In the course of the action, repeated attempts are made on CRG’s life, each thwarted in whole or part and, finally, Spenser sifts through the various levels of creeps to end the threat—for the moment.

We are in a time of increased domestic terrorism. As one of the feds puts it: “Keeping these assholes down is starting to feel like a game of Whac-A-Mole.”

Don Noble’s newest book is Alabama Noir, a collection of original stories by Winston Groom, Ace Atkins, Carolyn Haines, Brad Watson, and eleven other Alabama authors. 

Don Noble , Ph.
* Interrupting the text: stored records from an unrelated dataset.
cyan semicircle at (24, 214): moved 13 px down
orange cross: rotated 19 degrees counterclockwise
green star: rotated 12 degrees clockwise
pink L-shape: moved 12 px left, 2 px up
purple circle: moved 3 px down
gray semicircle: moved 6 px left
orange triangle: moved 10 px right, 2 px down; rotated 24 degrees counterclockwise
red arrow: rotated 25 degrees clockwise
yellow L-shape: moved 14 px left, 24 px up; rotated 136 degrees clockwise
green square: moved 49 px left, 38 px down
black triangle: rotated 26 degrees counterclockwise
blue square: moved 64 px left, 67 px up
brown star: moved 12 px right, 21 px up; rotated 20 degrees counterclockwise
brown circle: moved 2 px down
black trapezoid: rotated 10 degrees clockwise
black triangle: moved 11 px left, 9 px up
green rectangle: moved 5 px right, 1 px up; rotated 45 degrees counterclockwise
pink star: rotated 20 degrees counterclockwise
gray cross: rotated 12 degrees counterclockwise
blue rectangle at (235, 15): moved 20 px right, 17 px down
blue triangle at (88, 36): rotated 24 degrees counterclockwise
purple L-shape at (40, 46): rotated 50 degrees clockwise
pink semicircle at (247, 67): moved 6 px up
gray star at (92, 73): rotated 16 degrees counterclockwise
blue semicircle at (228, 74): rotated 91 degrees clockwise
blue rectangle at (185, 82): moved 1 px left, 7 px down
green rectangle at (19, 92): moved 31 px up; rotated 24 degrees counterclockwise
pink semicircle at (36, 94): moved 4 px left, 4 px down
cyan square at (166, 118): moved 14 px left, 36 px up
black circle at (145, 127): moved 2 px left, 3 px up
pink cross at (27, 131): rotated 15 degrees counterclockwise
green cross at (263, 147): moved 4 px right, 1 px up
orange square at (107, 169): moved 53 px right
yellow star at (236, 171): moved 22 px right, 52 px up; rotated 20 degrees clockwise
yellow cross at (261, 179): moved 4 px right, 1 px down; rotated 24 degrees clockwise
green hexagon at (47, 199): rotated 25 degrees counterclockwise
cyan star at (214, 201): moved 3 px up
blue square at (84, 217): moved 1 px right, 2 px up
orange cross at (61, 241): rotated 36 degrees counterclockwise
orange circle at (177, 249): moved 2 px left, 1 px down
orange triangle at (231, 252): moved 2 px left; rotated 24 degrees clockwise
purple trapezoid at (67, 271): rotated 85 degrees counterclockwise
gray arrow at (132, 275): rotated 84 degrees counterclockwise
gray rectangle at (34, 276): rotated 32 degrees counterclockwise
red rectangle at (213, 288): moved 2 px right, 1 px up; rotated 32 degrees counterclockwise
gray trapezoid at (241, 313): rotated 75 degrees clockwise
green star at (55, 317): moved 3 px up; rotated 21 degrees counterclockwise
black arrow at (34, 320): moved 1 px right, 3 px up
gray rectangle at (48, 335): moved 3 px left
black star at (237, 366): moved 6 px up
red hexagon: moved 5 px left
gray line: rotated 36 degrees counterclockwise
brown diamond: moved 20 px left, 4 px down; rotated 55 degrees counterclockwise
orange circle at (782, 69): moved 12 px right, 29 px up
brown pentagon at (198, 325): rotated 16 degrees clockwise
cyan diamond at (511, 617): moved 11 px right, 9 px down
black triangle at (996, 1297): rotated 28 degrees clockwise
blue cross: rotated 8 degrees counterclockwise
D. Chapel Hill, Prof of English, Emeritus, taught American literature at UA for 32 years. He has been the host of the APTV literary interview show "Bookmark" since 1988 and has broadcast a weekly book review for APR since November of 2001, so far about 850 reviews. Noble is the editor of four anthologies of Alabama fiction and the winner of the Alabama state prizes for literary scholarship, service to the humanities and the Governor's Arts Award.